Opinion
3:15-CV-2443
05-24-2018
( ) MEMORANDUM OPINION
I. INTRODUCTION
Presently before the Court is Plaintiff Donna Davis Javitz's "Motion for Reconsideration Under Federal Rule of Civil Procedure 59" (Doc. 113). The Motion asks this Court to reconsider its Memorandum Opinion and accompanying Order of March 29, 2018, (Docs. 108, 109), which granted Defendants' Motion for Summary Judgment with respect to Plaintiff's federal claims and declined to exercise supplemental jurisdiction over Plaintiff's remaining state law claims. For the reasons that follow, the Court will deny Plaintiff's Motion.
II. PROCEDURAL HISTORY
Plaintiff initiated this wrongful termination action against Defendants Luzerne County, Robert Lawton, and David Parsnik on December 21, 2015. (Doc. 1). After this Court resolved Defendants' Motion to Dismiss and Plaintiff amended her complaint, the following counts remained: a 42 U.S.C. § 1983 claim against all Defendants for violation of Plaintiff's Fourteenth Amendment due process rights (Count I), a section 1983 claim against all Defendants for retaliation in violation of Plaintiff's First Amendment rights (Count II), a state law claim against Defendant Luzerne County for breach of legislative enactments (Count III), and a state law claim against all Defendants for violation of the Pennsylvania Whistleblower Law, 43 P.S. § 1423(a), (Count IV). (Doc. 58). In short, Plaintiff claimed that she was terminated from her position as Director of Human Resources for Luzerne County without cause and in retaliation for a report she made to the District Attorney about suspected criminal activity of another County employee.

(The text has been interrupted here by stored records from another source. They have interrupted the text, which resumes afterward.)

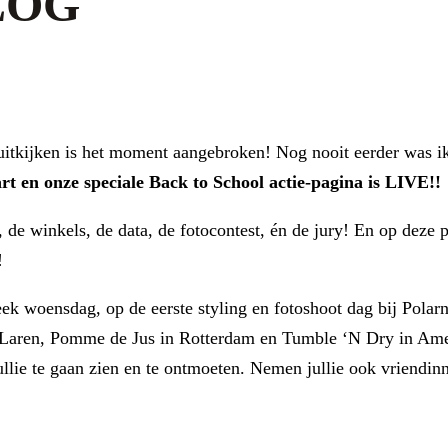
LOG
tkijken is het moment aangebroken! Nog nooit eerder was ik 
t en onze speciale Back to School actie-pagina is LIVE!!
s, de winkels, de data, de fotocontest, én de jury! En op deze p
!
ek woensdag, op de eerste styling en fotoshoot dag bij Polar
aren, Pomme de Jus in Rotterdam en Tumble ‘N Dry in Amersf
jullie te gaan zien en te ontmoeten. Nemen jullie ook vriendi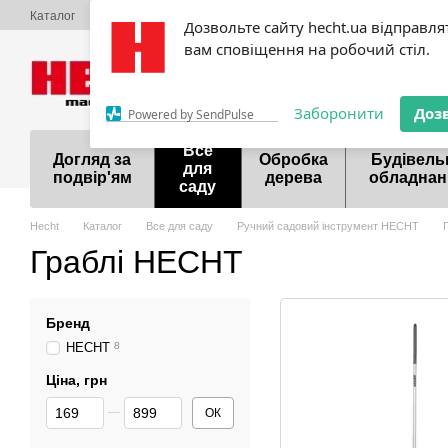
Перейти до основного контенту
Каталог
Про нас
Оплата і доставка
Обмін та повернення
Конта
Дозвольте сайту hecht.ua відправля
Акції
Шоурум
Договір публічної оферти
вам сповіщення на робочий стіл.
099 700-55-81
098 9
Заборонити
Доз
Powered by SendPulse
Все
Догляд за
Обробка
Будівель
для
подвір'ям
дерева
обладнан
саду
Hecht
Каталог
Все для саду
Ручний садовий інструмент HECHT
Граблі HECHT
Бренд
HECHT
8
Ціна, грн
Від Ціна, грн
До Ціна, грн
ОК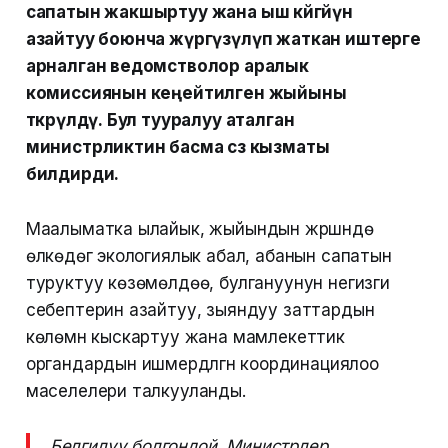
сапатын жакшыртуу жана ыш көйгөйүн
азайтуу боюнча жүргүзүлүп жаткан иштерге
арналган ведомстволор аралык
комиссиянын кеңейтилген жыйыны
өткөрүлдү. Бул тууралуу аталган
министрликтин басма сөз кызматы
билдирди.
Маалыматка ылайык, жыйындын жүрүшүндө
өлкөдөгү экологиялык абал, абанын сапатын
туруктуу көзөмөлдөө, булгануунун негизги
себептерин азайтуу, зыяндуу заттардын
көлөмүн кыскартуу жана мамлекеттик
органдардын ишмердүүлүгүн координациялоо
маселелери талкууланды.
Белгилүү болгондой, Министрлер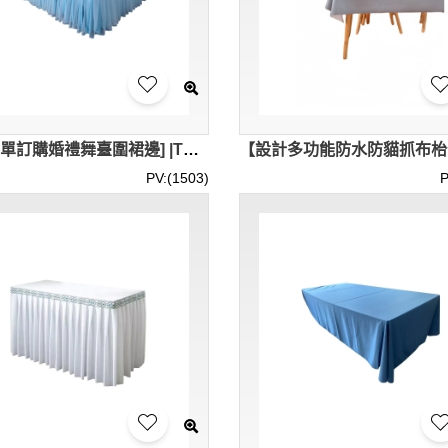
[網上下單訂購婚禮舞臺圍裙邊] |T枱枱布裝飾 | 網紗圍裙邊供應商 | 吸磁舞臺裙邊 SKTBC102
PV:(1503)
P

After the close of discovery, Defendants filed a Motion for Summary Judgment. (Doc. 66). The Court issued a ruling on the Motion on March 29, 2018. (Docs. 108, 109). Addressing Plaintiff's Fourteenth Amendment claim, the Court first found that under the terms of the Luzerne County Home Rule Charter and Personnel Code, career service employees could only be terminated for just cause while exempt service employees were employed at-will and could be fired without cause. (Doc. 108 at 7-10). The Court then determined that the language of those documents was circular and that the Director of Human Resources was neither categorically a career service employee nor an exempt service employee. (Id. at 10-12). Turning to the offer of employment that Plaintiff signed when she was hired by the County, the Court held that it was a fully integrated contract that unambiguously classified Plaintiff as an at-will, exempt service employee. (Id. at 12-16). Thus, because Plaintiff was an at-will employee who had no property interest in her continued employment, the Court ruled that her Fourteenth Amendment claim failed as a matter of law. (Id. at 16-17).
Plaintiff also filed a Motion for Summary Judgment, (Doc. 62), which the Court denied. Plaintiff does not move for reconsideration of the Court's ruling as it pertains to her summary judgment motion.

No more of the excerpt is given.